=== Data supplied ===
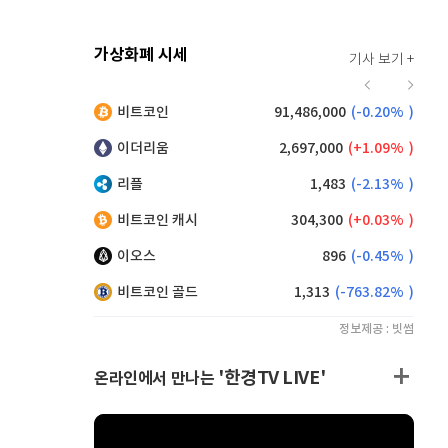
가상화폐 시세
기사 보기 +
915
(
0.33%
)
비트코인
91,486,000
(
-0.20%
)
,255
(
0.43%
)
이더리움
2,697,000
(
1.09%
)
리플
1,483
(
-2.13%
)
비트코인 캐시
304,300
(
0.03%
)
이오스
896
(
-0.45%
)
비트코인 골드
1,313
(
-763.82%
)
정보제공 : 빗썸
'한경TV LIVE'
온라인에서 만나는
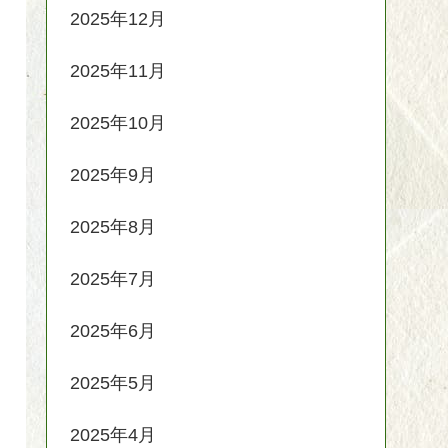
2025年12月
2025年11月
2025年10月
2025年9月
2025年8月
2025年7月
2025年6月
2025年5月
2025年4月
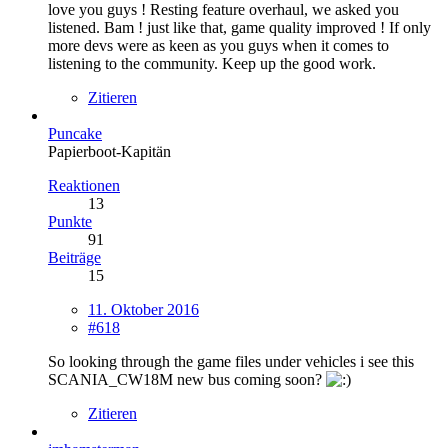
love you guys ! Resting feature overhaul, we asked you
listened. Bam ! just like that, game quality improved ! If only
more devs were as keen as you guys when it comes to
listening to the community. Keep up the good work.
Zitieren
Puncake
Papierboot-Kapitän
Reaktionen
13
Punkte
91
Beiträge
15
11. Oktober 2016
#618
So looking through the game files under vehicles i see this
SCANIA_CW18M new bus coming soon?
Zitieren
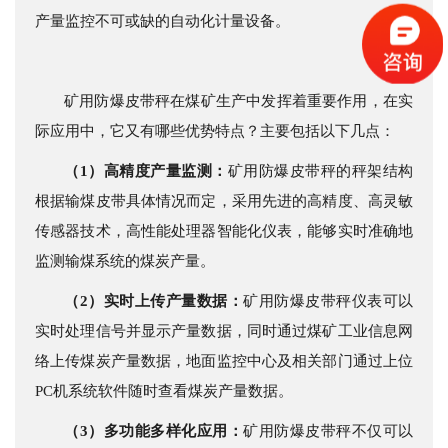
产量监控不可或缺的自动化计量设备。
矿用防爆皮带秤在煤矿生产中发挥着重要作用，在实
际应用中，它又有哪些优势特点？主要包括以下几点：
（1）
高精度产量监测：
矿用防爆皮带秤的秤架结构
根据输煤皮带具体情况而定，采用先进的高精度、高灵敏
传感器技术，高性能处理器智能化仪表，能够实时准确地
监测输煤系统的煤炭产量。
（2）
实时上传产量数据：
矿用防爆皮带秤仪表可以
实时处理信号并显示产量数据，同时通过煤矿工业信息网
络上传煤炭产量数据，地面监控中心及相关部门通过上位
PC机系统软件随时查看煤炭产量数据。
（3）
多功能多样化应用：
矿用防爆皮带秤不仅可以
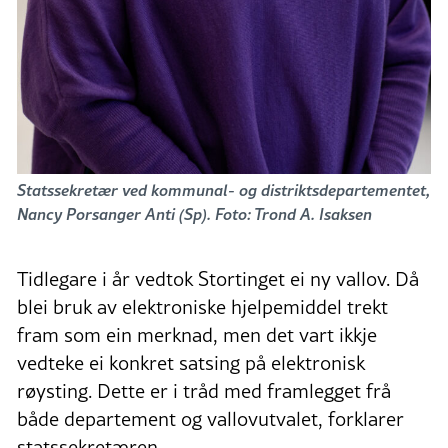
Statssekretær ved kommunal- og distriktsdepartementet,
Nancy Porsanger Anti (Sp). Foto: Trond A. Isaksen
Tidlegare i år vedtok Stortinget ei ny vallov. Då
blei bruk av elektroniske hjelpemiddel trekt
fram som ein merknad, men det vart ikkje
vedteke ei konkret satsing på elektronisk
røysting. Dette er i tråd med framlegget frå
både departement og vallovutvalet, forklarer
statssekretæren.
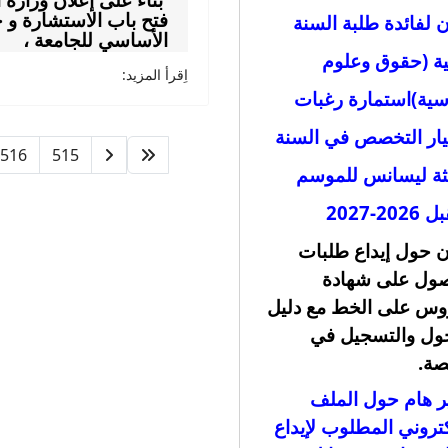
بناء على إعلان وزارة 
ن لفائدة طلبة السنة
فتح باب الاستشارة
و ج
الأساسي للجامعة ،
نية (حقوق وعلوم
اِقرأ المزيد:
ية)
استمارة رغبات
يار التخصص في السنة
516
515
لثة ليسانس للموسم
20-2027
ن حول إيداع طلبات
صول على شهادة
وس على الخط مع دليل
ول والتسجيل في
صة
.
ر هام حول الملف
كتروني المطلوب لإيداع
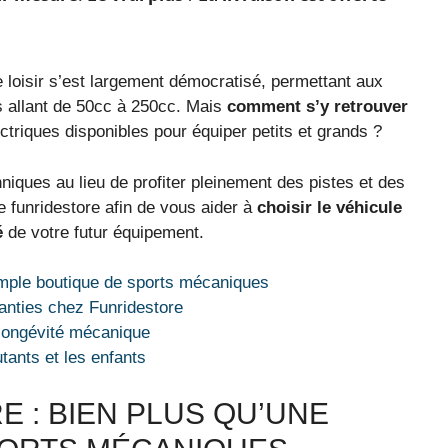
loisir s’est largement démocratisé, permettant aux
 allant de 50cc à 250cc. Mais
comment s’y retrouver
ctriques disponibles pour équiper petits et grands ?
niques au lieu de profiter pleinement des pistes et des
e funridestore afin de vous aider à
choisir le véhicule
é
de votre futur équipement.
simple boutique de sports mécaniques
ranties chez Funridestore
 longévité mécanique
tants et les enfants
E : BIEN PLUS QU’UNE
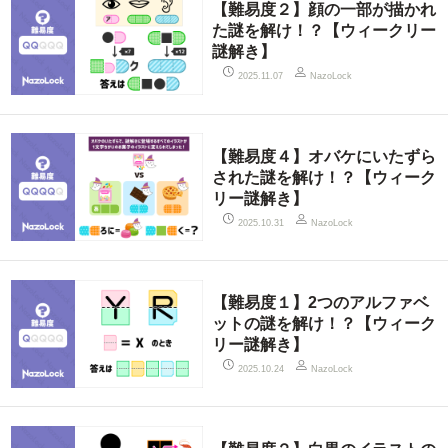
【難易度２】顔の一部が描かれ
た謎を解け！？【ウィークリー
謎解き】
2025.11.07
NazoLock
【難易度４】オバケにいたずら
された謎を解け！？【ウィーク
リー謎解き】
2025.10.31
NazoLock
【難易度１】2つのアルファベ
ットの謎を解け！？【ウィーク
リー謎解き】
2025.10.24
NazoLock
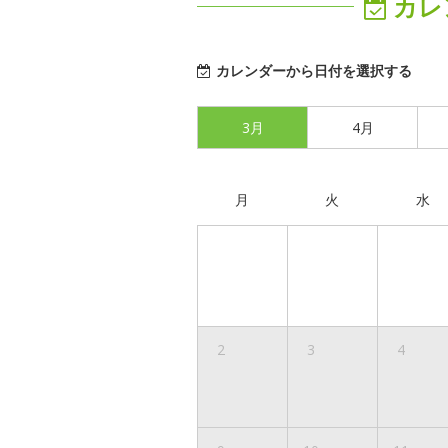
カレ
カレンダーから日付を選択する
3月
4月
月
火
水
2
3
4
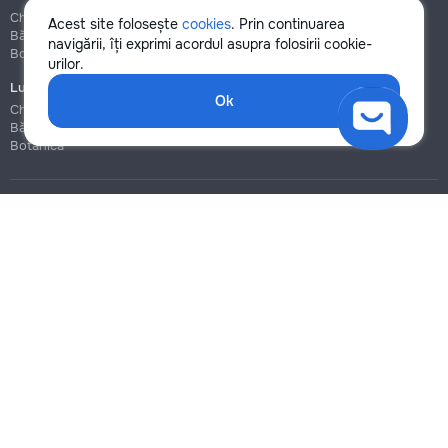
Chișinău
Chișinău
Acest site folosește
cookies
. Prin continuarea
Bălți
Bălți
navigării, îți exprimi acordul asupra folosirii cookie-
Botanica
Botanica
urilor.
Lucrări de construcție și instalare
Ok
Chișinău
Bălți
Botanica
Blog
Reguli
Prețuri la servicii
Ajutor
Politica de confidențialitate
Cookies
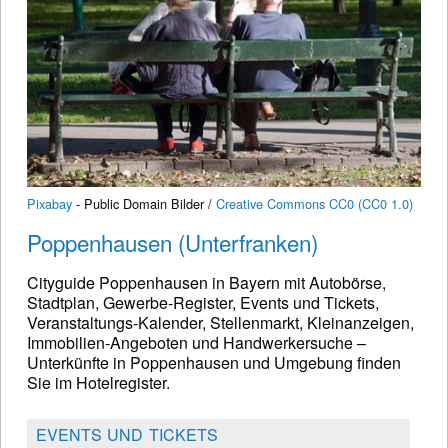
Pixabay
- Public Domain Bilder /
Creative Commons CC0 (CC0 1.0)
Poppenhausen (Unterfranken)
Cityguide Poppenhausen in Bayern mit Autobörse,
Stadtplan, Gewerbe-Register, Events und Tickets,
Veranstaltungs-Kalender, Stellenmarkt, Kleinanzeigen,
Immobilien-Angeboten und Handwerkersuche –
Unterkünfte in Poppenhausen und Umgebung finden
Sie im Hotelregister.
EVENTS UND TICKETS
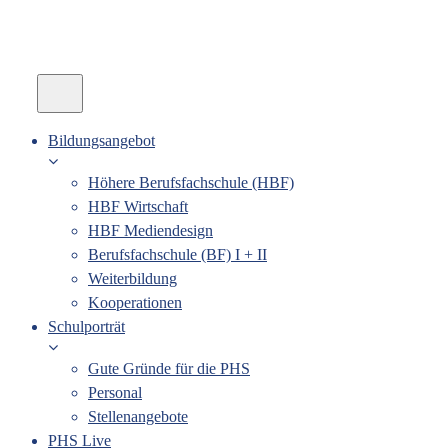
Bildungsangebot
Höhere Berufsfachschule (HBF)
HBF Wirtschaft
HBF Mediendesign
Berufsfachschule (BF) I + II
Weiterbildung
Kooperationen
Schulporträt
Gute Gründe für die PHS
Personal
Stellenangebote
PHS Live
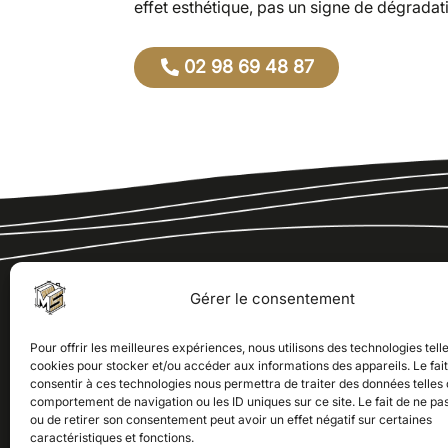
effet esthétique, pas un signe de dégradat
02 98 69 48 87
Gérer le consentement
ME
Pour offrir les meilleures expériences, nous utilisons des technologies tell
cookies pour stocker et/ou accéder aux informations des appareils. Le fai
18 Z
consentir à ces technologies nous permettra de traiter des données telles 
292
comportement de navigation ou les ID uniques sur ce site. Le fait de ne pa
ou de retirer son consentement peut avoir un effet négatif sur certaines
caractéristiques et fonctions.

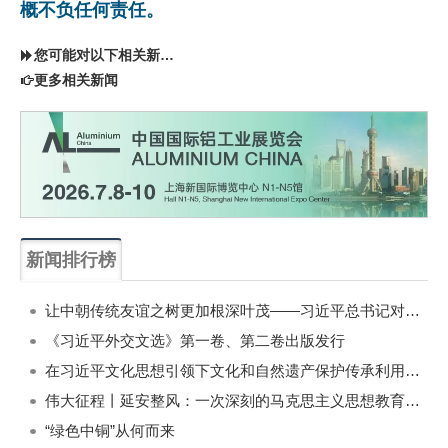
概不负任何责任。
您可能对以下相关新闻同样感兴趣
更多相关新闻
新闻排行榜
一周
每月
让中朝传统友谊之树更加根深叶茂——习近平总书记对朝鲜进行国事访问纪实
《习近平外交文选》第一卷、第二卷出版发行
在习近平文化思想引领下文化和自然遗产保护传承利用工作开创新局面
伟大征程丨延安整风：一次深刻的马克思主义思想教育运动
“绿色中铜”从何而来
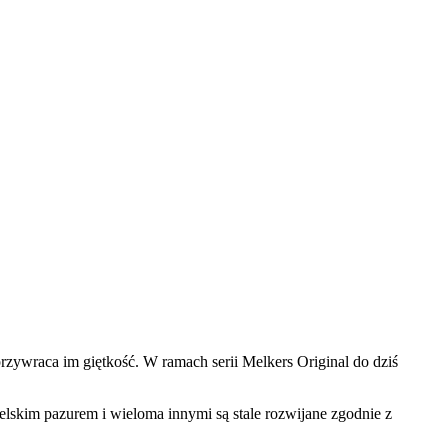
przywraca im giętkość. W ramach serii Melkers Original do dziś
lskim pazurem i wieloma innymi są stale rozwijane zgodnie z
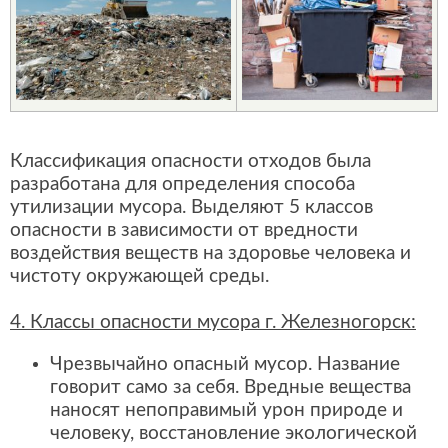
Классификация опасности отходов была
разработана для определения способа
утилизации мусора. Выделяют 5 классов
опасности в зависимости от вредности
воздействия веществ на здоровье человека и
чистоту окружающей среды.
4. Классы опасности мусора г. Железногорск:
Чрезвычайно опасный мусор. Название
говорит само за себя. Вредные вещества
наносят непоправимый урон природе и
человеку, восстановление экологической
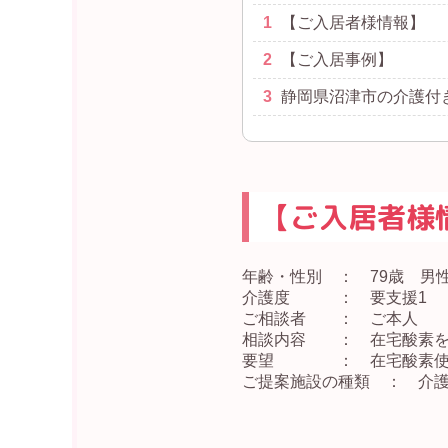
1
【ご入居者様情報】
2
【ご入居事例】
3
静岡県沼津市の介護付
【ご入居者様
年齢・性別 ： 79歳 男
介護度 ： 要支援1
ご相談者 ： ご本人
相談内容 ： 在宅酸素を
要望 ： 在宅酸素使用
ご提案施設の種類 ： 介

=== What the task requires ===
Once the images are removed, print the remaining data exactly as it appears above.

=== Solved exercise ===
가상화폐 시세
기사 보기 +
915
(
0.33%
)
비트코인
91,486,000
(
-0.20%
)
,255
(
0.43%
)
이더리움
2,697,000
(
1.09%
)
리플
1,483
(
-2.13%
)
비트코인 캐시
304,300
(
0.03%
)
이오스
896
(
-0.45%
)
비트코인 골드
1,313
(
-763.82%
)
정보제공 : 빗썸
'한경TV LIVE'
온라인에서 만나는
2025年12月
2025年11月
2025年10月
2025年9月
2025年8月
2025年7月
2025年6月
2025年5月
2025年4月
love you guys ! Resting feature overhaul, we asked you
listened. Bam ! just like that, game quality improved ! If only
more devs were as keen as you guys when it comes to
listening to the community. Keep up the good work.
Zitieren
Puncake
Papierboot-Kapitän
Reaktionen
13
Punkte
91
Beiträge
15
11. Oktober 2016
#618
So looking through the game files under vehicles i see this
SCANIA_CW18M new bus coming soon?
Zitieren
产量监控不可或缺的自动化计量设备。
矿用防爆皮带秤在煤矿生产中发挥着重要作用，在实
际应用中，它又有哪些优势特点？主要包括以下几点：
（1）
高精度产量监测：
矿用防爆皮带秤的秤架结构
根据输煤皮带具体情况而定，采用先进的高精度、高灵敏
传感器技术，高性能处理器智能化仪表，能够实时准确地
监测输煤系统的煤炭产量。
（2）
实时上传产量数据：
矿用防爆皮带秤仪表可以
实时处理信号并显示产量数据，同时通过煤矿工业信息网
络上传煤炭产量数据，地面监控中心及相关部门通过上位
PC机系统软件随时查看煤炭产量数据。
（3）
多功能多样化应用：
矿用防爆皮带秤不仅可以
Statssekretær ved kommunal- og distriktsdepartementet,
Nancy Porsanger Anti (Sp). Foto: Trond A. Isaksen
Tidlegare i år vedtok Stortinget ei ny vallov. Då
blei bruk av elektroniske hjelpemiddel trekt
fram som ein merknad, men det vart ikkje
vedteke ei konkret satsing på elektronisk
røysting. Dette er i tråd med framlegget frå
både departement og vallovutvalet, forklarer
statssekretæren.
بناء على إعلان وزارة 
ن لفائدة طلبة السنة
فتح باب الاستشارة
و ج
الأساسي للجامعة ،
نية (حقوق وعلوم
اِقرأ المزيد:
ية)
استمارة رغبات
يار التخصص في السنة
516
515
لثة ليسانس للموسم
20-2027
ن حول إيداع طلبات
صول على شهادة
وس على الخط مع دليل
ول والتسجيل في
صة
.
ر هام حول الملف
كتروني المطلوب لإيداع
loisir s’est largement démocratisé, permettant aux
 allant de 50cc à 250cc. Mais
comment s’y retrouver
ctriques disponibles pour équiper petits et grands ?
niques au lieu de profiter pleinement des pistes et des
e funridestore afin de vous aider à
choisir le véhicule
é
de votre futur équipement.
simple boutique de sports mécaniques
ranties chez Funridestore
 longévité mécanique
tants et les enfants
E : BIEN PLUS QU’UNE
【難易度２】顔の一部が描かれ
た謎を解け！？【ウィークリー
謎解き】
2025.11.07
NazoLock
【難易度４】オバケにいたずら
された謎を解け！？【ウィーク
リー謎解き】
2025.10.31
NazoLock
【難易度１】2つのアルファベ
ットの謎を解け！？【ウィーク
リー謎解き】
2025.10.24
NazoLock
カレ
カレンダーから日付を選択する
3月
4月
月
火
水
2
3
4
Chișinău
Chișinău
Acest site folosește
cookies
. Prin continuarea
Bălți
Bălți
navigării, îți exprimi acordul asupra folosirii cookie-
Botanica
Botanica
urilor.
Lucrări de construcție și instalare
Ok
Chișinău
Bălți
Botanica
Blog
Reguli
Prețuri la servicii
Ajutor
Politica de confidențialitate
Cookies
Pixabay
- Public Domain Bilder /
Creative Commons CC0 (CC0 1.0)
Poppenhausen (Unterfranken)
Cityguide Poppenhausen in Bayern mit Autobörse,
Stadtplan, Gewerbe-Register, Events und Tickets,
Veranstaltungs-Kalender, Stellenmarkt, Kleinanzeigen,
Immobilien-Angeboten und Handwerkersuche –
Unterkünfte in Poppenhausen und Umgebung finden
Sie im Hotelregister.
EVENTS UND TICKETS
Bildungsangebot
Höhere Berufsfachschule (HBF)
HBF Wirtschaft
HBF Mediendesign
Berufsfachschule (BF) I + II
Weiterbildung
Kooperationen
Schulporträt
Gute Gründe für die PHS
Personal
Stellenangebote
PHS Live
effet esthétique, pas un signe de dégradat
02 98 69 48 87
Gérer le consentement
ME
Pour offrir les meilleures expériences, nous utilisons des technologies tell
cookies pour stocker et/ou accéder aux informations des appareils. Le fai
18 Z
consentir à ces technologies nous permettra de traiter des données telles 
292
comportement de navigation ou les ID uniques sur ce site. Le fait de ne pa
ou de retirer son consentement peut avoir un effet négatif sur certaines
caractéristiques et fonctions.

概不负任何责任。
您可能对以下相关新闻同样感兴趣
更多相关新闻
新闻排行榜
一周
每月
让中朝传统友谊之树更加根深叶茂——习近平总书记对朝鲜进行国事访问纪实
《习近平外交文选》第一卷、第二卷出版发行
在习近平文化思想引领下文化和自然遗产保护传承利用工作开创新局面
伟大征程丨延安整风：一次深刻的马克思主义思想教育运动
“绿色中铜”从何而来
przywraca im giętkość. W ramach serii Melkers Original do dziś
lskim pazurem i wieloma innymi są stale rozwijane zgodnie z
Классификация опасности отходов была
разработана для определения способа
утилизации мусора. Выделяют 5 классов
опасности в зависимости от вредности
воздействия веществ на здоровье человека и
чистоту окружающей среды.
4. Классы опасности мусора г. Железногорск:
Чрезвычайно опасный мусор. Название
говорит само за себя. Вредные вещества
наносят непоправимый урон природе и
человеку, восстановление экологической
1
【ご入居者様情報】
2
【ご入居事例】
3
静岡県沼津市の介護付
【ご入居者様
年齢・性別 ： 79歳 男
介護度 ： 要支援1
ご相談者 ： ご本人
相談内容 ： 在宅酸素を
要望 ： 在宅酸素使用
ご提案施設の種類 ： 介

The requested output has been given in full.